Dense traffic environment

Solution Statement

Recent developments in neural networks architectures and techniques have greatly advanced the performance of computer vision tasks. New applications have become possible thanks to these scientists progress, in particular in the field of self-driving cars. Hence, I'll focus on using end-to-end models, and taking advantage of transfer learning, for solving scene parsing. Specifically, I plan to review state-of-the-art architectures and techniques for semantic segmentation with deep learning.

Benchmark Model

I plan to compare the results of my final solution to the results obtained with a basic Convolutional Neural Network (CNN) that I will design with few layers. I will compare the performance to each other, and also visually compare the output segmentation on the training set. A well-designed solution using state-of-the-art architectures on segmentation task should be able to beat a basic CNN model.

Evaluation Metrics

The evaluation metrics used to quantify the performance of my solution model are provided by the authors of the Kaggle competition.
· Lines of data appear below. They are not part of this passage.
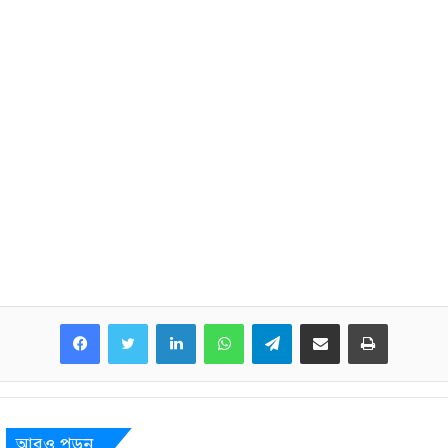
LinkedIn
WhatsApp
Telegram
Share via Email
Print
আরও পড়ুন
The interpolated average precision (AP) is used as the metric for object segmentation. The mean AP (mAP) is computed for all the video clips and all the classes at different intersection-over-union (IoU) thresholds. The IoU between a predicted instance A and a ground truth instance B is computed by $IoU(A,B) = \frac{A \bigcap B}{A \bigcup B}$.
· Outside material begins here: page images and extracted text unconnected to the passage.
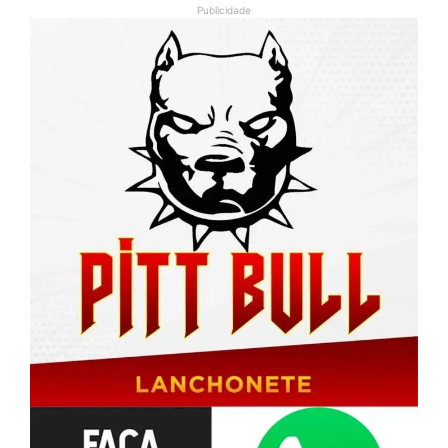
Publicidade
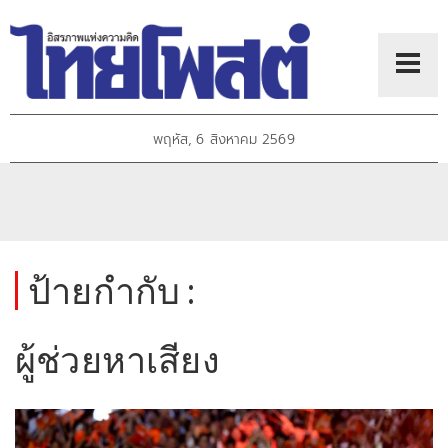
พฤหัส, 6 สิงหาคม 2569
ป้ายกำกับ :
ผู้ช่วยหาเสียง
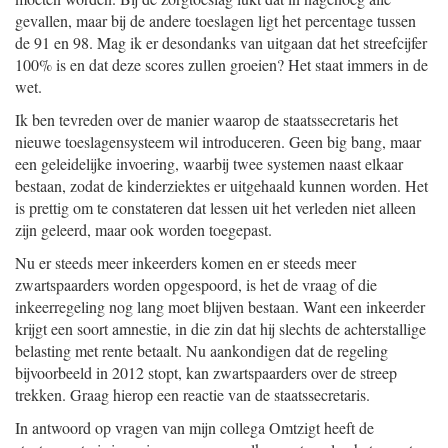
gevallen, maar bij de andere toeslagen ligt het percentage tussen
de 91 en 98. Mag ik er desondanks van uitgaan dat het streefcijfer
100% is en dat deze scores zullen groeien? Het staat immers in de
wet.
Ik ben tevreden over de manier waarop de staatssecretaris het
nieuwe toeslagensysteem wil introduceren. Geen big bang, maar
een geleidelijke invoering, waarbij twee systemen naast elkaar
bestaan, zodat de kinderziektes er uitgehaald kunnen worden. Het
is prettig om te constateren dat lessen uit het verleden niet alleen
zijn geleerd, maar ook worden toegepast.
Nu er steeds meer inkeerders komen en er steeds meer
zwartspaarders worden opgespoord, is het de vraag of die
inkeerregeling nog lang moet blijven bestaan. Want een inkeerder
krijgt een soort amnestie, in die zin dat hij slechts de achterstallige
belasting met rente betaalt. Nu aankondigen dat de regeling
bijvoorbeeld in 2012 stopt, kan zwartspaarders over de streep
trekken. Graag hierop een reactie van de staatssecretaris.
In antwoord op vragen van mijn collega Omtzigt heeft de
To obtain the Precision-Recall curve, the authors choose ten IoU thresholds in range [0.5, 1.0) with step 0.05. They match ground truth instances with predicted instances at different IoU thresholds. For example, given an IoU threshold 0.5, a predicted instance is considered as “matched” if the IoU with a ground truth instance is greater than 0.5. If there are multiple predicted instances matched to a ground truth instance, the predicted instance with the largest IoU is considered as the true positive, and remaining predicted instances are false positives. The predicted instances that are not matched with any ground truth instances are counted as false positives. If IoU between a predicted instance and ignoring labels is larger than the IoU threshold, this predicted instance is removed from the evaluation. Notice that the group classes, such as car group and bicycle group, are also ignored in the evaluation.

Project Design

Before doing any modelling, I will dive into the dataset to get a basic summary and visualize it. Number of training examples vs. testing examples, images shape, class definitions and distributions, are key characteristics that I will explore. Also, displaying some original images and associated ground-truth label images will help me have a good understanding of the dataset.

After playing with the data, I will start by implementing one or more state-of-the-art network architectures such as the well-known U-Net, SegNet/Squeeze-SegNet, PANet, and LinkNet. I will also have a look to the Carvana Image Masking Kaggle Challenge winners approach and architecture, called TernausNet. They have win a Kaggle challenge on similar computer vision task. This could be very helpul at solving the semantic segmentation problem I'm facing. In terms of software, I'll use Keras or Tensorflow as a deep learning framework and OpenCV for image processing.

At this point, I'll train some of these architectures using pre-trained weights to speed up the training phase and improve performance of semantic segmentation. The goal of training multiple models is to benchmark them and eventually average/combine their results. Then, I will move on to the next step which is testing the model on completely new data it has never seen before. For this competition, it means submitting my solution on the evaluation server on Kaggle.

Moreover, like almost all computer vision task solved with deep learning I'll use data augmentation such as horizontal flips, shifts, rotations, and color transformations. I plan to use the imgaug python library to do so.

At every iteration of my project workflow (e.g. after every submission), I'll finetune my model in order to enhance its performance. One important thing I plan to do is to understand the limitations of my model by performing a visual inspection of the predictions. For the train set, I'll review cases with the lowest performance scores and try to tune the model accordingly.